ARTEMISA is a low-cost silent electric viola prototype for students and amateur musicians produced by digital manufacturing. This proposal is meant to solve, using industrial design, some of the problems that accompanies young musicians when learning this instrument: the great cost it is for families every time the kid has to change the instrument because of his growth, the lack of customization and empathy children feel towards the viola given its traditional baroque styling, and the unpleasant noise beginners generate while starting to practise any musical instrument.
ARTEMISA is a musical instrument that allows users to play it silently, using headphones, or, on the contrary, to play it loudly, using any kind of speakers. This is possible thanks to its active piezoelectric system, located in the body of the instrument, which also allows users to experiment with sounds effects as it happens in electric guitars.
ARTEMISA’s body is solid in opposition to traditional violas, making it significantly less fragile and friendlier for kids. This body, and the other two main parts that conform ARTEMISA (glued between them to create the neck of the instrument) are manufactured by CNC and designed parametrically.

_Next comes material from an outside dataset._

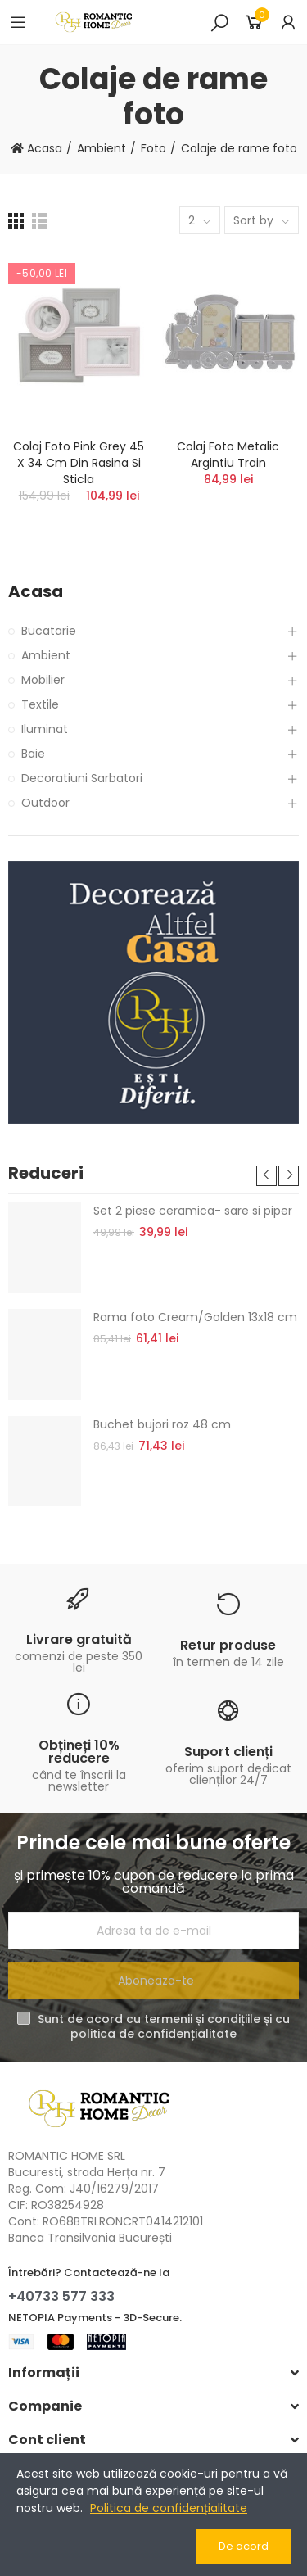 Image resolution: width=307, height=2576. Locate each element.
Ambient (45, 655)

This feature opens a great range of customization possibilities within the instrument’s geometry and allows a much more accurate way to select the best size of the instrument for the musician (and also, to produce violins with the same design!).

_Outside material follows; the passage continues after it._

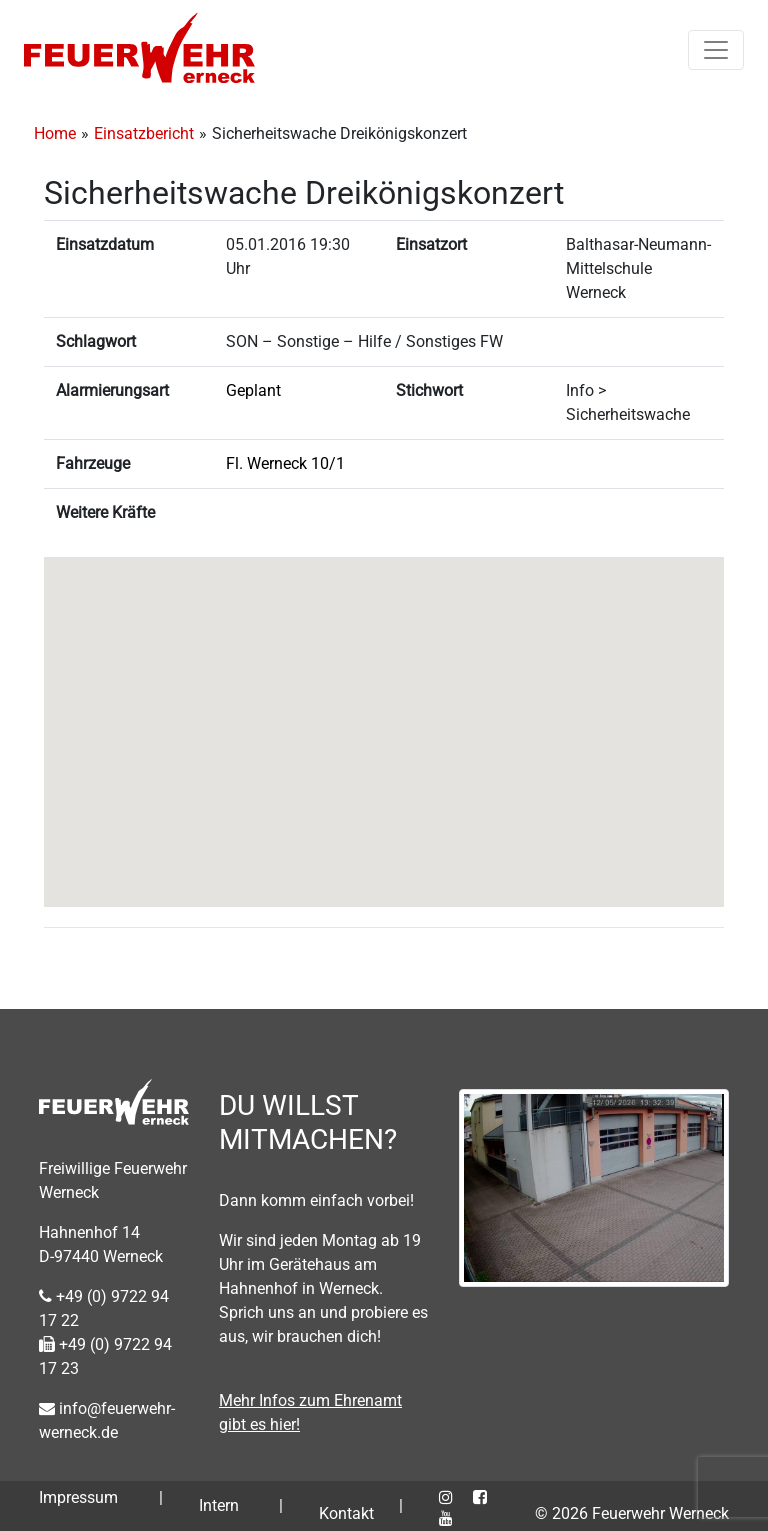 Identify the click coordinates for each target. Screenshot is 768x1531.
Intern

ARTEMISA has a Creative Commons license and is available online, so it is also an invitation to maker people to self-produce it and customize it for their liking. The tuning pegs in ARTEMISA are another interesting feature.
They are electric guitar mechanical tuning pegs and are located upside down, so that they are much more user friendly and accurate than traditional pegs. In a nutshell, ARTEMISA is an alternative proposal that are thought to complement traditional violas through an updated and simplified design that includes completely up-to-date features.
ARTEMISA is a way to democratize an instrument that has been fundamental to the Music History and today is almost marginalised against its two popular brothers: violin and cello.